Lashley D B, Masliah E, Kaplan G W, McAleer I M
Division of Urology, University of California, San Diego, School of Medicine, San Diego, California, USA.
Urology. 2000 May 1;55(5):774. doi: 10.1016/s0090-4295(00)00499-4.
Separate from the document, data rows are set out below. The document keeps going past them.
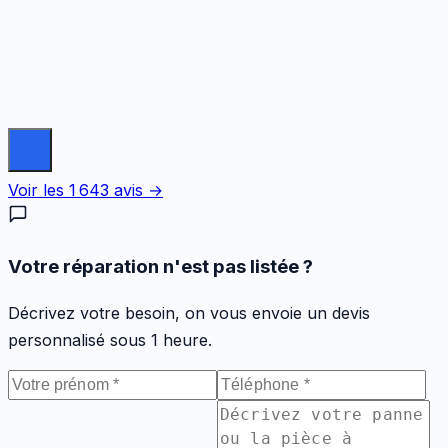
Voir les
1 643
avis →
Votre réparation n'est pas listée ?
Décrivez votre besoin, on vous envoie un devis
personnalisé sous 1 heure.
We report a case of a 46,XY male infant with a history of normal amniotic fluid levels who was delivered by elective cesarean section at 38.5 weeks' gestation because of progressive bladder distension, hydroureteronephrosis, and what was thought to be a dilated posterior urethra. The child died at 19 days of age of cardiovascular complications. The autopsy revealed megacystis, bilateral megaureters and pyelocaliectasis, congenital absence of ganglion cells in the bladder wall, renal dysplasia, and a microcolon. No dilation or anatomic obstruction of the posterior urethra was found. These findings strongly suggest the diagnosis of megacystis microcolon intestinal hypoperistalsis syndrome. We discuss the ultrasound findings of in utero bladder distension with hydronephrosis and one of its rare etiologies.
我们报告一例46,XY男性婴儿,羊水水平正常,因进行性膀胱扩张、肾盂输尿管积水以及疑似后尿道扩张,于妊娠38.5周时择期剖宫产娩出。该患儿于19日龄时死于心血管并发症。尸检发现巨膀胱、双侧巨输尿管和肾盂肾盏扩张、膀胱壁神经节细胞先天性缺失、肾发育不良以及小结肠。未发现后尿道扩张或解剖学梗阻。这些发现强烈提示诊断为巨膀胱小结肠肠蠕动不良综合征。我们讨论了宫内膀胱扩张伴肾积水的超声表现及其罕见病因之一。